What needs to be done:
Keep only the lines of the data below that contain "people", and copy them.

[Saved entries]

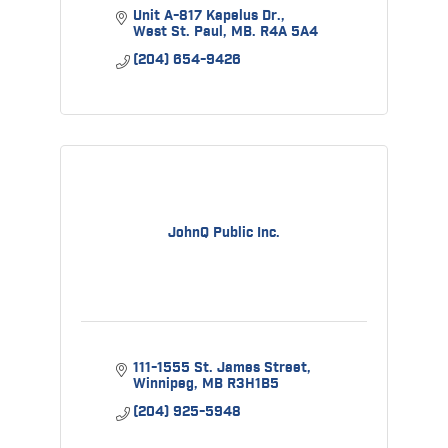
Unit A-817 Kapelus Dr.
West St. Paul
MB.
R4A 5A4
(204) 654-9426
JohnQ Public Inc.
111-1555 St. James Street
Winnipeg
MB
R3H1B5
(204) 925-5948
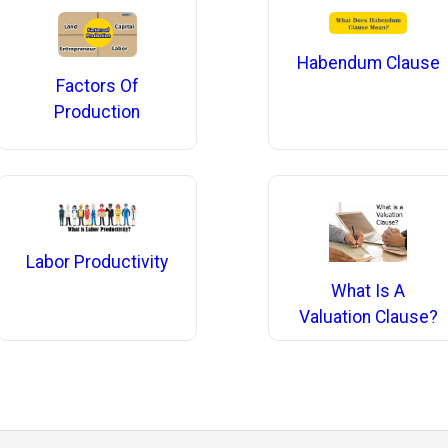
Habendum Clause
Factors Of
Production
Labor Productivity
What Is A
Valuation Clause?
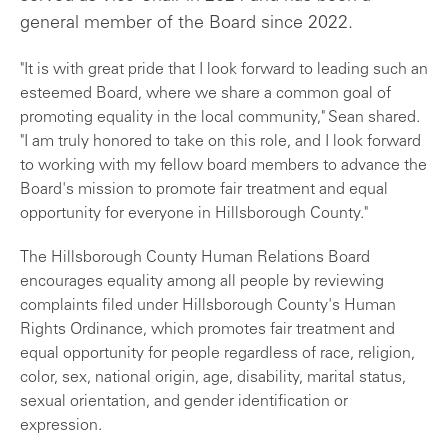
general member of the Board since 2022.
"It is with great pride that I look forward to leading such an
esteemed Board, where we share a common goal of
promoting equality in the local community," Sean shared.
"I am truly honored to take on this role, and I look forward
to working with my fellow board members to advance the
Board's mission to promote fair treatment and equal
opportunity for everyone in Hillsborough County."
The Hillsborough County Human Relations Board
encourages equality among all people by reviewing
complaints filed under Hillsborough County's Human
Rights Ordinance, which promotes fair treatment and
equal opportunity for people regardless of race, religion,
color, sex, national origin, age, disability, marital status,
sexual orientation, and gender identification or
expression.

Result of this task:
encourages equality among all people by reviewing
equal opportunity for people regardless of race, religion,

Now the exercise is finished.